Der Mammutprozess an der Mosel ist mit jeweils zwei Verhandlungstagen pro Woche bis Ende 2021 anberaumt. Eine enorme Zeitspanne, die nach der schieren Menge der zu untersuchenden Straftaten zu urteilen allerdings durchaus ausgeschöpft werden könnte. Die Staatsanwaltschaft wirft den Angeklagten insgesamt sieben Straftatenkomplexe zur Last. So hätten sie zum einen die vier Untergrund-Marktplätze Cannabis Road, Wall Street Market, Fraudsters und Flugsvamp 2.0 gehostet. Außerdem haben sie laut Staatsanwaltschaft drei Handelsplätze für experimentelle, synthetische Drogen aus China betrieben. Des Weiteren wird ihnen vorgeworfen, eine Link-Liste mit über 6500 Webseiten im Tor-Netz gehostet zu haben, über die Drogen, Falschgeld, Mordaufträge, Waffen und Kinderpornografie gehandelt wurden.
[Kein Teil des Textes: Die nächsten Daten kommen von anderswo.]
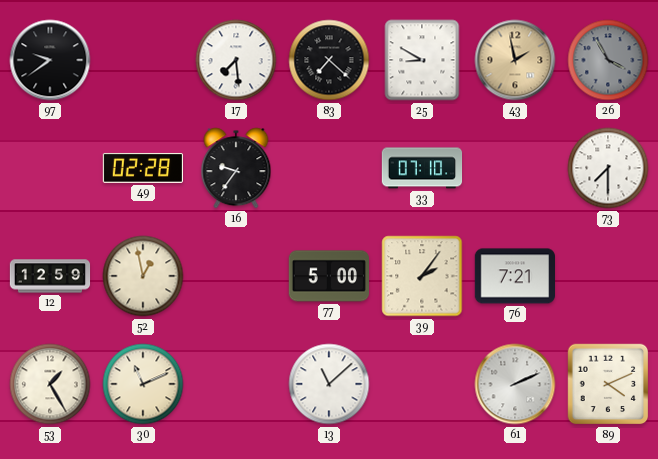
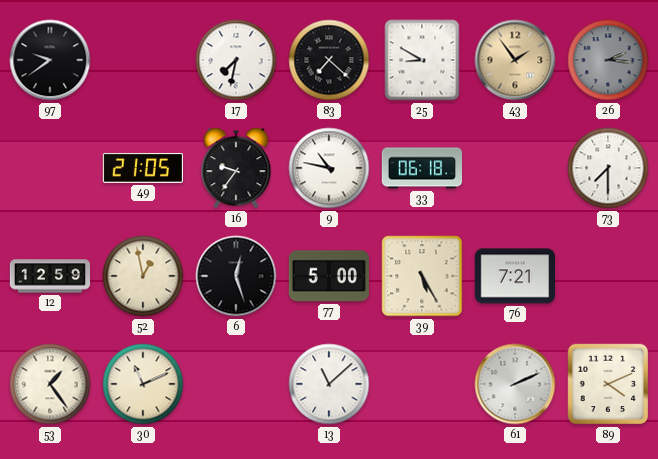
17: 7:29 -> 7:32
43: 1:58 -> 1:54
26: 3:55 -> 2:16
49: 02:28 -> 21:05
9: none -> 10:47
33: 07:10 -> 06:18
6: none -> 12:27
39: 2:06 -> 5:25
53: 1:25 -> 1:24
Schließlich soll das Cyberbunker-Rechenzentrum der Angeklagten im rheinland-pfälzischen Traben-Trarbach auch die sechs Command-and-Control-Server des Botnetzes Mirai beherbergt haben, über das im November 2016 über eine Million Speedport-Router der Deutschen Telekom bei einem missglückten Angriff zum Absturz gebracht wurden. Die Angeklagten hätten dem mittlerweile Verurteilten Drahtzieher des Mirai-Angriffs aktiv Hilfe angeboten, als dessen C&C-Server-Adressen von Anti-Spam-Anbietern geblockt wurden. Sie hätten in diesem Fall versucht, dem Botnetz-Betreiber Premium-Services zu verkaufen, um seine Bots weiter funktionstüchtig zu halten.